Monday, March 11, 2019

Today we continue discussing the best practice from storage engineering:

571) Storage products often make use of bitmap index to store sequences efficiently when they are rather sparse. Bitmaps also help with conjunctive filters and this is useful in sequences with repeating members

572) The sequences can be more efficiently queried than standard query operators if the predicates are pushed down closer to the storage.

573) Sequences work well with bloom filters which test whether a member is part of the sequence or not. Sometimes it is enough to rule out that a member is not part of the set

574) If the range of sequences can be limited to a window, the user and application can take on much of the processing relieving the compute requirements from storage. Such intensive scripts can run anywhere the user wants as long as the data is available.

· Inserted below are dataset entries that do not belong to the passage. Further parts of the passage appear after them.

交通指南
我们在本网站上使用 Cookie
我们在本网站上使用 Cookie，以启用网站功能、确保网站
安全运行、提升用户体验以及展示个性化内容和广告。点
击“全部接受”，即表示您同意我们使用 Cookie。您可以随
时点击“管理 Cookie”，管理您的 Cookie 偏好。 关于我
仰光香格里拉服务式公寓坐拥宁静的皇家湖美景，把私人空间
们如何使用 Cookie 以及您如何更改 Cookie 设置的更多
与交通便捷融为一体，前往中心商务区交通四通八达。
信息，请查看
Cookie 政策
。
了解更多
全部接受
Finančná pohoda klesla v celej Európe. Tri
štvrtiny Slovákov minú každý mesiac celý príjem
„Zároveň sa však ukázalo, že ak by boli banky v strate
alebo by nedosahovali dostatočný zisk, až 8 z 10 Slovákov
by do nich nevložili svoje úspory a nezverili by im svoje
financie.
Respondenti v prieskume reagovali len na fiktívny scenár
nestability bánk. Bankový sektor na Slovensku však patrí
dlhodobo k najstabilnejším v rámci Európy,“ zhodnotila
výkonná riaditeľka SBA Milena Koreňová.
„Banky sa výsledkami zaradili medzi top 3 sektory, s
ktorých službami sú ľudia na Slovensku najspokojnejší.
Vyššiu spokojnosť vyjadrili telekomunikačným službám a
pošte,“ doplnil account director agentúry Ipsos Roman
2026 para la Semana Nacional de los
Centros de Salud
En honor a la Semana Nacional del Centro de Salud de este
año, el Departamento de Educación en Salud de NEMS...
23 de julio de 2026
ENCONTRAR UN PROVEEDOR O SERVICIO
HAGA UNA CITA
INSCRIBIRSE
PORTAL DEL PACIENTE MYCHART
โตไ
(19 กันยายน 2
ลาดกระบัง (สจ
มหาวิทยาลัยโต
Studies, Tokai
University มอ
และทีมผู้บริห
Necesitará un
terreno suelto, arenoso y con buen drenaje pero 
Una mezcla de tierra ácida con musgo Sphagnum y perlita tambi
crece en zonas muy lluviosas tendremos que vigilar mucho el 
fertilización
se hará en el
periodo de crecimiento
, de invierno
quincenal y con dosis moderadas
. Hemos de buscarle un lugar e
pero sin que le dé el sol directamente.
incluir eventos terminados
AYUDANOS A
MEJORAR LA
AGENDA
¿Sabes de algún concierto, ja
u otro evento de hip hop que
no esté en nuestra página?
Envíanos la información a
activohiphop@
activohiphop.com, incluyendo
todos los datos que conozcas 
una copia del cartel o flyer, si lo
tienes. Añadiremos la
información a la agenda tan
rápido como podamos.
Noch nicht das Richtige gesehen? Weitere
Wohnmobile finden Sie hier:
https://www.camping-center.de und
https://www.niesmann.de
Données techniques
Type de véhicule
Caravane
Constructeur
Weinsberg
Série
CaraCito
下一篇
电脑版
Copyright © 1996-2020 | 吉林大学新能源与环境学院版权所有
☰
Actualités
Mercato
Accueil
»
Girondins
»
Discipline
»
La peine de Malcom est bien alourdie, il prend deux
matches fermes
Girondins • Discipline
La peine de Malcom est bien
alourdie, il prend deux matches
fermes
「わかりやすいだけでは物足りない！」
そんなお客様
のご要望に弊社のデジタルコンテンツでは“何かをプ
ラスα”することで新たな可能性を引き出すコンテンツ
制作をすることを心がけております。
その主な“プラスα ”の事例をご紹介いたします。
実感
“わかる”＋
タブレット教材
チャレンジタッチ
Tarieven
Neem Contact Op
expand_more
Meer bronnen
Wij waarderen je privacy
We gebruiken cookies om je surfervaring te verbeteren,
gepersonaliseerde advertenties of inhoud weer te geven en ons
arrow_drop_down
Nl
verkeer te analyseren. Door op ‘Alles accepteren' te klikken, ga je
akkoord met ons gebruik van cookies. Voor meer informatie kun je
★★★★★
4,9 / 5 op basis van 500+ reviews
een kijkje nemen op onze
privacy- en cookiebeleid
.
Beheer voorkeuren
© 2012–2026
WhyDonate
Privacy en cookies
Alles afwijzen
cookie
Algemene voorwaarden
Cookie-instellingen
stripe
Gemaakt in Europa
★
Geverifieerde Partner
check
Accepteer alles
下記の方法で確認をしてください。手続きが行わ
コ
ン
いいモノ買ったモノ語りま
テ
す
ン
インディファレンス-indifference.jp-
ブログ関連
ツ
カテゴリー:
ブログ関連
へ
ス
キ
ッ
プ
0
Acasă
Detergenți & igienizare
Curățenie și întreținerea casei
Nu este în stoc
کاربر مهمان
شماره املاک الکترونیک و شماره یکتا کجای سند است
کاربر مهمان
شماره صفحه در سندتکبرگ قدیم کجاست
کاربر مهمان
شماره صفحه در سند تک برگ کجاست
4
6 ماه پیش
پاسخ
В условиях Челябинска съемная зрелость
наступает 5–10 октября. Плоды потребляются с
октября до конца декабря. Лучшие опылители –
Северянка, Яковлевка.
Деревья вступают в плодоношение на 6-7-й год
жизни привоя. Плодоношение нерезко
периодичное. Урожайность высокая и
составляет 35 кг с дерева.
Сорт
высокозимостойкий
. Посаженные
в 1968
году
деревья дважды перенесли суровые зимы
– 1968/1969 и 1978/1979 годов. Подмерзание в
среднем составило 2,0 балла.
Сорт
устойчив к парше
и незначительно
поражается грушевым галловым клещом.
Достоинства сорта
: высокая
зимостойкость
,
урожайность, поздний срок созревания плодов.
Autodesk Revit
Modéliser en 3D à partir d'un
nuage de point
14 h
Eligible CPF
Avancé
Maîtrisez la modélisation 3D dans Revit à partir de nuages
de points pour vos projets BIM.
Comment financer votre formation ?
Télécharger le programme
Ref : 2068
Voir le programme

575) If logic pertains specifically to some data and applicable only to that data, it is possible to register logic and load a runtime to execute that logic specific to data just as it is possible to externalize query processing over an iterative data set.


#codingexercise
GetCombinations with repetitions for r items among n
int GetCombinations (int n, int r) {
return GetNChooseK ( (n+r-1) , r ) ;
}

We put n objects in k bins with (n-1) Choose  (k-1)
int getGroups ( int n, int k) {
      return GetNChooseK (n-1, k-1);
}

We can do permutations with n!/(n-r)!